Once the images are set aside, print the remaining lines below exactly.
╭─ SUPPLIED ENTRIES
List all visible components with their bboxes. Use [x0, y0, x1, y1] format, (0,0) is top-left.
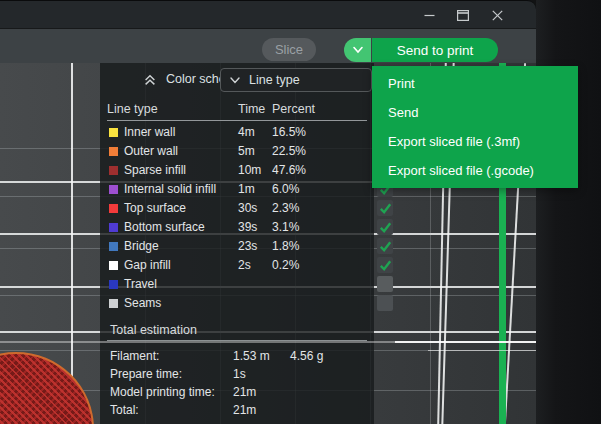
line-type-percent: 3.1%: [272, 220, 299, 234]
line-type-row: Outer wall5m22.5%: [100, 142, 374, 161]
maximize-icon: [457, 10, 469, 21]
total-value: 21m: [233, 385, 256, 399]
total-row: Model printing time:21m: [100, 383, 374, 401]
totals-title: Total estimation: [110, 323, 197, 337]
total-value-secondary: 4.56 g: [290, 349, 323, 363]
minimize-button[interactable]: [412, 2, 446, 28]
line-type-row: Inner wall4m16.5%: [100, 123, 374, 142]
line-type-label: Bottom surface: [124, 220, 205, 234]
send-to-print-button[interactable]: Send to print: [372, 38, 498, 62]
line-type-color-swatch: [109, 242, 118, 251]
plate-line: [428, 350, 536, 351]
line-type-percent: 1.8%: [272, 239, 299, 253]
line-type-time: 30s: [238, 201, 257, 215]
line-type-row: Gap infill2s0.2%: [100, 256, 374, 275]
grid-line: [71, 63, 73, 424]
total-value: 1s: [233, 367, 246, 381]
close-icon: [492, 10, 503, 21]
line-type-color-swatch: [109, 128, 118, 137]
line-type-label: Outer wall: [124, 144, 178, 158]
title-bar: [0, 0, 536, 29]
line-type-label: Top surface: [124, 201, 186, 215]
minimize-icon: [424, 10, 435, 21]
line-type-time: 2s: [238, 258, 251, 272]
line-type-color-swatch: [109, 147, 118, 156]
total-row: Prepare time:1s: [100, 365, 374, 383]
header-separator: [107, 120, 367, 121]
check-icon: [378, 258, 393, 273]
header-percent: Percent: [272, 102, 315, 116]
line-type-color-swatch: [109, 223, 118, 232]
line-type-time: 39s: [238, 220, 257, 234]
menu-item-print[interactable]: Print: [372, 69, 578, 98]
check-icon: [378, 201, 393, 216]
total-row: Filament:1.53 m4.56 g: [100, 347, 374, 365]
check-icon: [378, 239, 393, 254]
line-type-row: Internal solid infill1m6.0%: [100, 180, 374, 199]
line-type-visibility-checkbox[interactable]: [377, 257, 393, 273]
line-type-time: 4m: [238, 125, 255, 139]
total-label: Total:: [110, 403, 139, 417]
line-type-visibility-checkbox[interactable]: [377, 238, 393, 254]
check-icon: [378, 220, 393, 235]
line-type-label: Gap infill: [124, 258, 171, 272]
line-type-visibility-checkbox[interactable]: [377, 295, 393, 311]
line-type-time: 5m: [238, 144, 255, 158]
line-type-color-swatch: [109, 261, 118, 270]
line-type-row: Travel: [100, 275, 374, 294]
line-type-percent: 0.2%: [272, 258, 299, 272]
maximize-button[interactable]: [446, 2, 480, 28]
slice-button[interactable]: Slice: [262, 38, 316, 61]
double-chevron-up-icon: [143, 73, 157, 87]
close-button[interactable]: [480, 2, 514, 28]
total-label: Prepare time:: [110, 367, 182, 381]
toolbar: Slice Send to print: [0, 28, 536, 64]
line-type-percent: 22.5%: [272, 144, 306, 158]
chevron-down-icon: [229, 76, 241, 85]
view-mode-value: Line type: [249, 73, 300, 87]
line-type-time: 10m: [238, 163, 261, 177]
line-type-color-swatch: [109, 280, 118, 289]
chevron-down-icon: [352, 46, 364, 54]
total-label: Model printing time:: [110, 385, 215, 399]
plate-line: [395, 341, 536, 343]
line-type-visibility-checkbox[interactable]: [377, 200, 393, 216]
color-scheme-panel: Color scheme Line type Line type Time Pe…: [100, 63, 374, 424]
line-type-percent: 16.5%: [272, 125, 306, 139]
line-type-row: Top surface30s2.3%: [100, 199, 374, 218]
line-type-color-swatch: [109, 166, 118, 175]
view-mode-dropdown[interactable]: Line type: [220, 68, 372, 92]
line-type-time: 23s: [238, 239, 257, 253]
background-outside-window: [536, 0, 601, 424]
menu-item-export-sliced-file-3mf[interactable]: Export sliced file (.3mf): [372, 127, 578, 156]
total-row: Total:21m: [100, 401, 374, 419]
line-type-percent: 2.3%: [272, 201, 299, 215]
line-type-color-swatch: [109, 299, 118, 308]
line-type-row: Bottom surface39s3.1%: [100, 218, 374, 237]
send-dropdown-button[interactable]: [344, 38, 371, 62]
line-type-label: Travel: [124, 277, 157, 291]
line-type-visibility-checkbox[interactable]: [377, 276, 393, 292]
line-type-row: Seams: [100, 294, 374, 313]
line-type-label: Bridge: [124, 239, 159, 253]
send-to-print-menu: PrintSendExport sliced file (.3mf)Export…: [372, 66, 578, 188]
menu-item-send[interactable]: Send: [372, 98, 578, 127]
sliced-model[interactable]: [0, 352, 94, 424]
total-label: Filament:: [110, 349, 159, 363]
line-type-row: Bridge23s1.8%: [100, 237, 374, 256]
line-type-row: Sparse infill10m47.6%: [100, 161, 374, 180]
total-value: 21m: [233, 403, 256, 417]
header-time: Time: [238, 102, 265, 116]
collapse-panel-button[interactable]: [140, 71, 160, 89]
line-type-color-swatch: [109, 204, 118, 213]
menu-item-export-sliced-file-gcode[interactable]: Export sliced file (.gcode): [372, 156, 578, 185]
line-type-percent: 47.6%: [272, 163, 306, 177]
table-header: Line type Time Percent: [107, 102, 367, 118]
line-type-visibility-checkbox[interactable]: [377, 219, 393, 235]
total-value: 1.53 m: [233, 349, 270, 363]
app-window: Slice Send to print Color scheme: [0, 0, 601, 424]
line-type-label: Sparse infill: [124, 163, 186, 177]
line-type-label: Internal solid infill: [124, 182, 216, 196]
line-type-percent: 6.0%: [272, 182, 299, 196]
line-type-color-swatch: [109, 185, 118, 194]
╰─
• [TASK RESPONSE]:
List all visible components with their bboxes. Use [x0, y0, x1, y1] format, (0,0) is top-left.
line-type-percent: 3.1%: [272, 220, 299, 234]
line-type-row: Outer wall5m22.5%: [100, 142, 374, 161]
maximize-icon: [457, 10, 469, 21]
total-value: 21m: [233, 385, 256, 399]
total-row: Model printing time:21m: [100, 383, 374, 401]
totals-title: Total estimation: [110, 323, 197, 337]
total-value-secondary: 4.56 g: [290, 349, 323, 363]
minimize-button[interactable]: [412, 2, 446, 28]
line-type-row: Inner wall4m16.5%: [100, 123, 374, 142]
line-type-label: Bottom surface: [124, 220, 205, 234]
send-to-print-button[interactable]: Send to print: [372, 38, 498, 62]
line-type-color-swatch: [109, 242, 118, 251]
plate-line: [428, 350, 536, 351]
line-type-percent: 1.8%: [272, 239, 299, 253]
line-type-time: 30s: [238, 201, 257, 215]
line-type-row: Gap infill2s0.2%: [100, 256, 374, 275]
grid-line: [71, 63, 73, 424]
total-value: 1s: [233, 367, 246, 381]
close-icon: [492, 10, 503, 21]
line-type-color-swatch: [109, 128, 118, 137]
line-type-label: Outer wall: [124, 144, 178, 158]
title-bar: [0, 0, 536, 29]
line-type-label: Top surface: [124, 201, 186, 215]
minimize-icon: [424, 10, 435, 21]
line-type-time: 2s: [238, 258, 251, 272]
line-type-color-swatch: [109, 147, 118, 156]
total-row: Prepare time:1s: [100, 365, 374, 383]
header-separator: [107, 120, 367, 121]
check-icon: [378, 258, 393, 273]
header-percent: Percent: [272, 102, 315, 116]
line-type-color-swatch: [109, 223, 118, 232]
line-type-time: 39s: [238, 220, 257, 234]
menu-item-print[interactable]: Print: [372, 69, 578, 98]
check-icon: [378, 201, 393, 216]
total-row: Filament:1.53 m4.56 g: [100, 347, 374, 365]
check-icon: [378, 239, 393, 254]
line-type-row: Internal solid infill1m6.0%: [100, 180, 374, 199]
line-type-visibility-checkbox[interactable]: [377, 257, 393, 273]
line-type-time: 4m: [238, 125, 255, 139]
total-label: Total:: [110, 403, 139, 417]
line-type-visibility-checkbox[interactable]: [377, 238, 393, 254]
check-icon: [378, 220, 393, 235]
line-type-label: Gap infill: [124, 258, 171, 272]
line-type-visibility-checkbox[interactable]: [377, 295, 393, 311]
line-type-time: 5m: [238, 144, 255, 158]
line-type-color-swatch: [109, 261, 118, 270]
line-type-row: Travel: [100, 275, 374, 294]
line-type-percent: 0.2%: [272, 258, 299, 272]
maximize-button[interactable]: [446, 2, 480, 28]
slice-button[interactable]: Slice: [262, 38, 316, 61]
double-chevron-up-icon: [143, 73, 157, 87]
close-button[interactable]: [480, 2, 514, 28]
total-label: Prepare time:: [110, 367, 182, 381]
toolbar: Slice Send to print: [0, 28, 536, 64]
line-type-percent: 22.5%: [272, 144, 306, 158]
chevron-down-icon: [229, 76, 241, 85]
view-mode-value: Line type: [249, 73, 300, 87]
line-type-time: 10m: [238, 163, 261, 177]
line-type-color-swatch: [109, 280, 118, 289]
chevron-down-icon: [352, 46, 364, 54]
total-label: Model printing time:: [110, 385, 215, 399]
plate-line: [395, 341, 536, 343]
line-type-visibility-checkbox[interactable]: [377, 200, 393, 216]
color-scheme-panel: Color scheme Line type Line type Time Pe…: [100, 63, 374, 424]
line-type-percent: 16.5%: [272, 125, 306, 139]
line-type-row: Top surface30s2.3%: [100, 199, 374, 218]
line-type-color-swatch: [109, 166, 118, 175]
view-mode-dropdown[interactable]: Line type: [220, 68, 372, 92]
line-type-time: 23s: [238, 239, 257, 253]
background-outside-window: [536, 0, 601, 424]
menu-item-export-sliced-file-3mf[interactable]: Export sliced file (.3mf): [372, 127, 578, 156]
total-row: Total:21m: [100, 401, 374, 419]
line-type-percent: 2.3%: [272, 201, 299, 215]
line-type-color-swatch: [109, 299, 118, 308]
line-type-row: Bottom surface39s3.1%: [100, 218, 374, 237]
send-dropdown-button[interactable]: [344, 38, 371, 62]
line-type-label: Travel: [124, 277, 157, 291]
line-type-visibility-checkbox[interactable]: [377, 276, 393, 292]
line-type-row: Seams: [100, 294, 374, 313]
line-type-label: Bridge: [124, 239, 159, 253]
send-to-print-menu: PrintSendExport sliced file (.3mf)Export…: [372, 66, 578, 188]
menu-item-send[interactable]: Send: [372, 98, 578, 127]
sliced-model[interactable]: [0, 352, 94, 424]
total-label: Filament:: [110, 349, 159, 363]
line-type-row: Bridge23s1.8%: [100, 237, 374, 256]
line-type-row: Sparse infill10m47.6%: [100, 161, 374, 180]
total-value: 21m: [233, 403, 256, 417]
header-time: Time: [238, 102, 265, 116]
collapse-panel-button[interactable]: [140, 71, 160, 89]
line-type-color-swatch: [109, 204, 118, 213]
menu-item-export-sliced-file-gcode[interactable]: Export sliced file (.gcode): [372, 156, 578, 185]
line-type-percent: 47.6%: [272, 163, 306, 177]
table-header: Line type Time Percent: [107, 102, 367, 118]
line-type-visibility-checkbox[interactable]: [377, 219, 393, 235]
total-value: 1.53 m: [233, 349, 270, 363]
app-window: Slice Send to print Color scheme: [0, 0, 601, 424]
line-type-label: Sparse infill: [124, 163, 186, 177]
line-type-label: Internal solid infill: [124, 182, 216, 196]
line-type-percent: 6.0%: [272, 182, 299, 196]
line-type-color-swatch: [109, 185, 118, 194]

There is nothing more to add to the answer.